== WHAT YOU HAVE TO DO ==
Scan the entries for lines with the word "Wuhan", then copy those lines.

----- GIVEN RECORDS -----

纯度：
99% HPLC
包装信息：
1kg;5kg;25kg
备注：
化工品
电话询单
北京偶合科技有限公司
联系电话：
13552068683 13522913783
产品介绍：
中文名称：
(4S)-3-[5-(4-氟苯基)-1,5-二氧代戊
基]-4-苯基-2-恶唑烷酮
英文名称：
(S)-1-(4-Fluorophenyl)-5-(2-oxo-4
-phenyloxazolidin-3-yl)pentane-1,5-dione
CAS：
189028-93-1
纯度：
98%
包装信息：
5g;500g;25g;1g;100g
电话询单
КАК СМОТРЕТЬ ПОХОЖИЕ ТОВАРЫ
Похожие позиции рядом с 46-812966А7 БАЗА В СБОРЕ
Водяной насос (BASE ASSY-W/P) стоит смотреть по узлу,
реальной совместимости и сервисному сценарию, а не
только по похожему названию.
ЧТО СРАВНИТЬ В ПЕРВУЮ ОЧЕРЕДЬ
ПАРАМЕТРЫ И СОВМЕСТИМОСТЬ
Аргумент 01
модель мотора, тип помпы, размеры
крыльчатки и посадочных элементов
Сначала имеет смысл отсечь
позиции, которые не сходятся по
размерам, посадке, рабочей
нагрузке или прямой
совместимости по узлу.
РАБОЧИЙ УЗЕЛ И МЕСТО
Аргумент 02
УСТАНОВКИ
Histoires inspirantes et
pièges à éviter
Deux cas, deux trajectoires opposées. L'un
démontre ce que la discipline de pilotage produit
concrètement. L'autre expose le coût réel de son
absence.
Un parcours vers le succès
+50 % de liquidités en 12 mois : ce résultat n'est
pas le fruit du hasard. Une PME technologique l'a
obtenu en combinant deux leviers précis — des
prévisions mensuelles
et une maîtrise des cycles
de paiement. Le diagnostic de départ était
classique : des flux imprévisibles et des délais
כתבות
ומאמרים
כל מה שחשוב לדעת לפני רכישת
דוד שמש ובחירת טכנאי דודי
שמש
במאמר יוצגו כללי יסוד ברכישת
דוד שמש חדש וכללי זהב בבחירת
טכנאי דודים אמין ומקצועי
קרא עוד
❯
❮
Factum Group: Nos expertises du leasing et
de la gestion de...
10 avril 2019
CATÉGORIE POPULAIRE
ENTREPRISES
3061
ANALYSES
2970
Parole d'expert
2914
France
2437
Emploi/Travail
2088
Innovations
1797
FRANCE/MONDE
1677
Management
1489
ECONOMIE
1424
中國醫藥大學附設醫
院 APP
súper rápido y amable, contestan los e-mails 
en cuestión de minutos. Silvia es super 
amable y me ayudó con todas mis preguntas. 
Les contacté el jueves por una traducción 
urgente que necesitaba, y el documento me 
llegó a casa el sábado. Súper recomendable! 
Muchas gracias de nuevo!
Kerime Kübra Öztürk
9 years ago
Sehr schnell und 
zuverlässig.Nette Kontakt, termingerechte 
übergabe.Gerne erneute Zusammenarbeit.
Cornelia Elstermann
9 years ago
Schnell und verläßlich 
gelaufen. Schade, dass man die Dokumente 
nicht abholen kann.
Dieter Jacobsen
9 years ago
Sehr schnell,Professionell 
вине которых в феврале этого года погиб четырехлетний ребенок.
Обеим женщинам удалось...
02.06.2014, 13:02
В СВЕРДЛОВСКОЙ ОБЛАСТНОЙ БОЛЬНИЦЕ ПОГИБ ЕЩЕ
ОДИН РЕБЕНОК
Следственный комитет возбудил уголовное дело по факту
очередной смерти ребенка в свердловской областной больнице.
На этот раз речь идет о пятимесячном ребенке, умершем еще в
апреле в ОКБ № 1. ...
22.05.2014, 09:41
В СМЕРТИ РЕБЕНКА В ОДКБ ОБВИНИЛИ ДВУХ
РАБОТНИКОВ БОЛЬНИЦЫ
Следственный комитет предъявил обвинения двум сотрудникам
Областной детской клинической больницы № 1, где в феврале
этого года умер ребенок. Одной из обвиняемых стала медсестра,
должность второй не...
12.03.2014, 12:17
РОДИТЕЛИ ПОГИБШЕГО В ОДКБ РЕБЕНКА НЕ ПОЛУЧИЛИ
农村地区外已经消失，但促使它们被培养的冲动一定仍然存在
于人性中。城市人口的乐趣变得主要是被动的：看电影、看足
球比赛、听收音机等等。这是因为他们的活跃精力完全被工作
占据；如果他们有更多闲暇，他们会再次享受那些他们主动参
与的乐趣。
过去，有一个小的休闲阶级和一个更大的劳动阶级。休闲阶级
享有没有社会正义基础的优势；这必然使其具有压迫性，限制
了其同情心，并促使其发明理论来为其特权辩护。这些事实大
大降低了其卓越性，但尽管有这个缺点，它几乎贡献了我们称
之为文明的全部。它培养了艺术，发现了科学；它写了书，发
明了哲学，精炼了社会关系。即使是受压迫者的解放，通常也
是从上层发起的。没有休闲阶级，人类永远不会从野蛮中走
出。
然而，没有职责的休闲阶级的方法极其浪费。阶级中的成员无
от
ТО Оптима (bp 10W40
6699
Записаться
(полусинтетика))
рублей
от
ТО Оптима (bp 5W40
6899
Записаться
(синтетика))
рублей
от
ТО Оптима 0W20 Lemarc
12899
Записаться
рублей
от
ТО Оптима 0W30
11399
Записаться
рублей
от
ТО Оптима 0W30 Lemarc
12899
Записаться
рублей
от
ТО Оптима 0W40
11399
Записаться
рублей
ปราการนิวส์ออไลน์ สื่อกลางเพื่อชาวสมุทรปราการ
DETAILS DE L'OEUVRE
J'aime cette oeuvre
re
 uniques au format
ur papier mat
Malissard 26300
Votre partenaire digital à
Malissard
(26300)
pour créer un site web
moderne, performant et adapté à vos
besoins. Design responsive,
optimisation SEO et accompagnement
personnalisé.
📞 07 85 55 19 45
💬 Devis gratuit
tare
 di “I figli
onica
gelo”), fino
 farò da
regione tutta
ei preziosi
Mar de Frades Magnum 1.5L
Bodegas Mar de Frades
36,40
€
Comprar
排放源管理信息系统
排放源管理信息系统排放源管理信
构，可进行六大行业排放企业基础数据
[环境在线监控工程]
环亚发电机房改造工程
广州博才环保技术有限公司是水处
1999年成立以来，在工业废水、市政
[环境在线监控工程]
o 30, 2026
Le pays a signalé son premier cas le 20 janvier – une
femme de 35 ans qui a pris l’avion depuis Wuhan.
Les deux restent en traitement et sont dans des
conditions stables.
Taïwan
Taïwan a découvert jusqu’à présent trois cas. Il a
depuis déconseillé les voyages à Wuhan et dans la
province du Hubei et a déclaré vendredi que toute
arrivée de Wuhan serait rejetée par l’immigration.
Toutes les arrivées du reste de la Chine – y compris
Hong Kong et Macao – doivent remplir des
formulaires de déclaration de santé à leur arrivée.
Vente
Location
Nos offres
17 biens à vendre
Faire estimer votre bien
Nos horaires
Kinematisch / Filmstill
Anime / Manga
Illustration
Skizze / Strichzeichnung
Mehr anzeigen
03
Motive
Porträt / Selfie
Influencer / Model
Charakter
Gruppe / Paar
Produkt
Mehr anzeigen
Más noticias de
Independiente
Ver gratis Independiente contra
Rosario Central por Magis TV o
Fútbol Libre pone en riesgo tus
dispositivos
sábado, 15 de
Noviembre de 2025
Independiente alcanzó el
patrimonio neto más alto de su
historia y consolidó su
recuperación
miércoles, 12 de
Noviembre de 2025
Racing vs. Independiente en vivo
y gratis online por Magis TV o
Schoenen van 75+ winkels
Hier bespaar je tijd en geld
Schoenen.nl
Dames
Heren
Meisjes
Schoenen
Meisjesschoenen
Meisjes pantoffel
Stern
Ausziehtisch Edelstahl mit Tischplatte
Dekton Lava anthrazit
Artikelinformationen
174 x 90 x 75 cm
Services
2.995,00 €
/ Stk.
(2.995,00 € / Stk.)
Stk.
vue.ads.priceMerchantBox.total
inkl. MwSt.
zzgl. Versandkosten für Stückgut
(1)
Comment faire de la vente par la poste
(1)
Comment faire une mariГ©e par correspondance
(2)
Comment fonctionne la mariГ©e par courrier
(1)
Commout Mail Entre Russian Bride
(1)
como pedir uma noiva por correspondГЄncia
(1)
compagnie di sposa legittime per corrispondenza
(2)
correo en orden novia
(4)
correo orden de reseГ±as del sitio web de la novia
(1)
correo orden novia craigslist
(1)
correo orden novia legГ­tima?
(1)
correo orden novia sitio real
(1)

-----

== EXPECTED ANSWER ==
femme de 35 ans qui a pris l’avion depuis Wuhan.
depuis déconseillé les voyages à Wuhan et dans la
arrivée de Wuhan serait rejetée par l’immigration.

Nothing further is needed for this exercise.